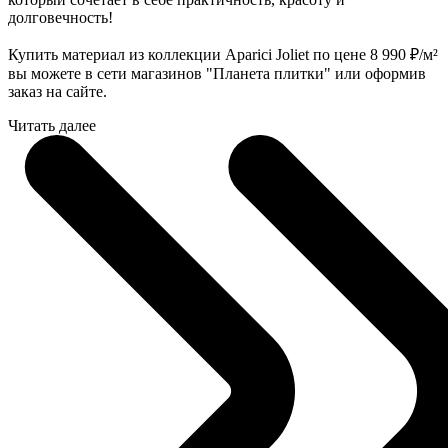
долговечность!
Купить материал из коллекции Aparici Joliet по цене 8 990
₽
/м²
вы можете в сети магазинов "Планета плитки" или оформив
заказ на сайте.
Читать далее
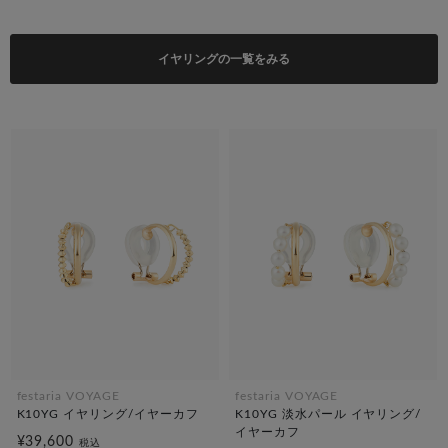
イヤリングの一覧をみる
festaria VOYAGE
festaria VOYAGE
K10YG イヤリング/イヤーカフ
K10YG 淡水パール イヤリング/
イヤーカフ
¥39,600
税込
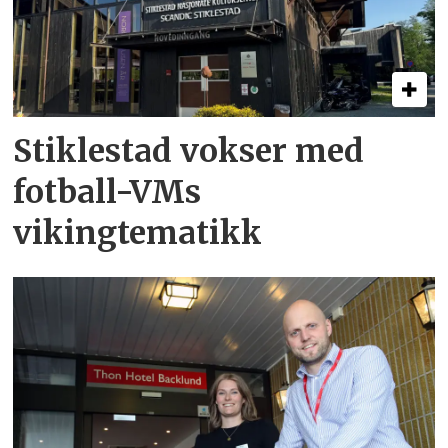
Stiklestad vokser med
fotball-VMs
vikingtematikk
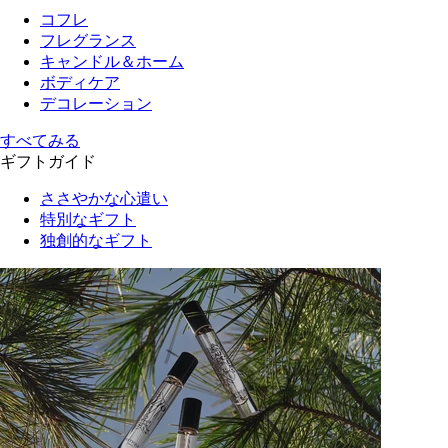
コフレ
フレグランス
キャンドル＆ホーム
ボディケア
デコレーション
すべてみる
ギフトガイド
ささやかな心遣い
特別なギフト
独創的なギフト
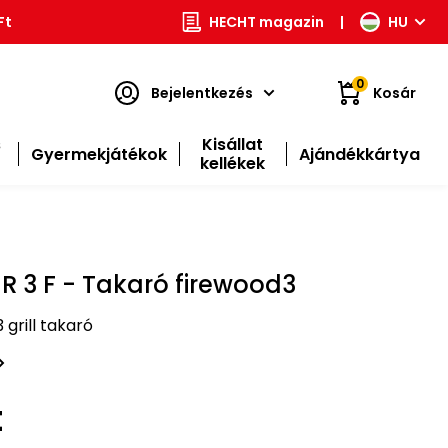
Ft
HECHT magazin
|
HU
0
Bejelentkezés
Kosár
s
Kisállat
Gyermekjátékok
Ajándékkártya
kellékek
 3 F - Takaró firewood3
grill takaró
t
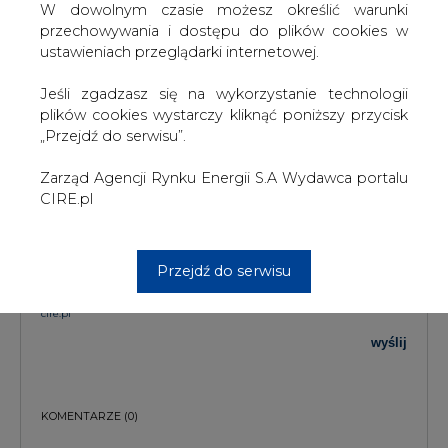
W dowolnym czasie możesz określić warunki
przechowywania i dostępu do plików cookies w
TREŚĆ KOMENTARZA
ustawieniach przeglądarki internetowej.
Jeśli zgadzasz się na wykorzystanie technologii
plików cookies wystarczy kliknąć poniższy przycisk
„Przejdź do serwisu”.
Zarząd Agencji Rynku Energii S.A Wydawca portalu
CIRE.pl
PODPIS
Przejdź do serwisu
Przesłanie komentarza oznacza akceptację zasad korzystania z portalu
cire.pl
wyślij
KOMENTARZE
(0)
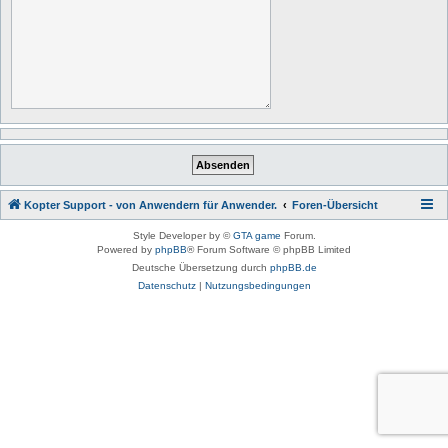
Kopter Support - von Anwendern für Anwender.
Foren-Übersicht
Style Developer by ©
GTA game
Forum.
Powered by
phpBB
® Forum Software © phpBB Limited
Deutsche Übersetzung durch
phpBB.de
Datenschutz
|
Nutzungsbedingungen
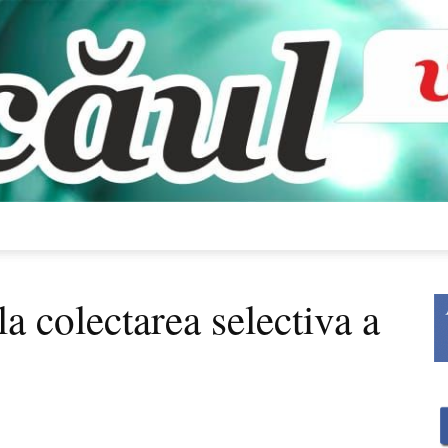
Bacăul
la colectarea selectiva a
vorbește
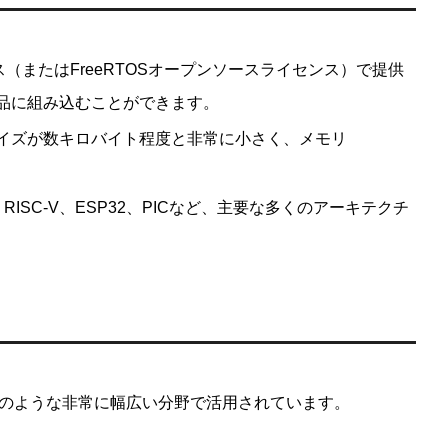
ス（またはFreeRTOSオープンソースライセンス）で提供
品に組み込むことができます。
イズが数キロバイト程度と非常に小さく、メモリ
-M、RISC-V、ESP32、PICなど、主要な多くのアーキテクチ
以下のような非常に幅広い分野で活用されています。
============================================================
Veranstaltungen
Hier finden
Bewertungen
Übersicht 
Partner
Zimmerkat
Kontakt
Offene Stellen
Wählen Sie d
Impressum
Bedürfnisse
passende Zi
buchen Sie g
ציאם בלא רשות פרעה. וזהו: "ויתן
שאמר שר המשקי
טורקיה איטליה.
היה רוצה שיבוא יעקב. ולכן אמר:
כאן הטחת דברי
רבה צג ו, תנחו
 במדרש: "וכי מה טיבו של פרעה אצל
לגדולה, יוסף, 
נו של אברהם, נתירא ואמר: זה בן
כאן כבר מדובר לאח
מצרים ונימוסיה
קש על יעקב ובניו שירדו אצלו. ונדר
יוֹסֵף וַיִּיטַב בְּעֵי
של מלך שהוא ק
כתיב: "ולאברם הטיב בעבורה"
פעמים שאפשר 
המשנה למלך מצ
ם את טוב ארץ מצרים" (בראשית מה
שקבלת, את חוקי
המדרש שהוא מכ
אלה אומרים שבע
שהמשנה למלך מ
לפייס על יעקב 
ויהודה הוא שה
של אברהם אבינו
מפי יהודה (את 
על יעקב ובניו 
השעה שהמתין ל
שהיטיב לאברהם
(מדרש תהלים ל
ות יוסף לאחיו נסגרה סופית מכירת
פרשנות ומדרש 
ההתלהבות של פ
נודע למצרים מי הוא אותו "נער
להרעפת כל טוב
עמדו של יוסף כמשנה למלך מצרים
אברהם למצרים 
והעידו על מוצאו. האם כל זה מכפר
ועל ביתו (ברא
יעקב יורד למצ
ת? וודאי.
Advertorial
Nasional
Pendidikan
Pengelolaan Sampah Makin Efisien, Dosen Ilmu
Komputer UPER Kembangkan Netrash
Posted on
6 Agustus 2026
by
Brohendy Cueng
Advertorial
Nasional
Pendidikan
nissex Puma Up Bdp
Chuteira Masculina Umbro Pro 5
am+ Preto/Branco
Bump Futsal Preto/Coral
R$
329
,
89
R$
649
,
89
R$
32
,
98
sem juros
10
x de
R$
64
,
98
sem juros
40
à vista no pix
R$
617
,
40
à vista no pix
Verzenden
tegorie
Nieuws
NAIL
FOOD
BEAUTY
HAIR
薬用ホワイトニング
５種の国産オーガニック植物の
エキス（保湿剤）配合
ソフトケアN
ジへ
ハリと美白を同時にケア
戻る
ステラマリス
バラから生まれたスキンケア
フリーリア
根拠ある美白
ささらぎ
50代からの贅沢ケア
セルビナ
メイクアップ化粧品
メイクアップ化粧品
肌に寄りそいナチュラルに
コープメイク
============================================================
__Task goal__. Report how many lines in the entries hold the string "יוסף". Nothing but the number is wanted.

__Result of this exercise__. 3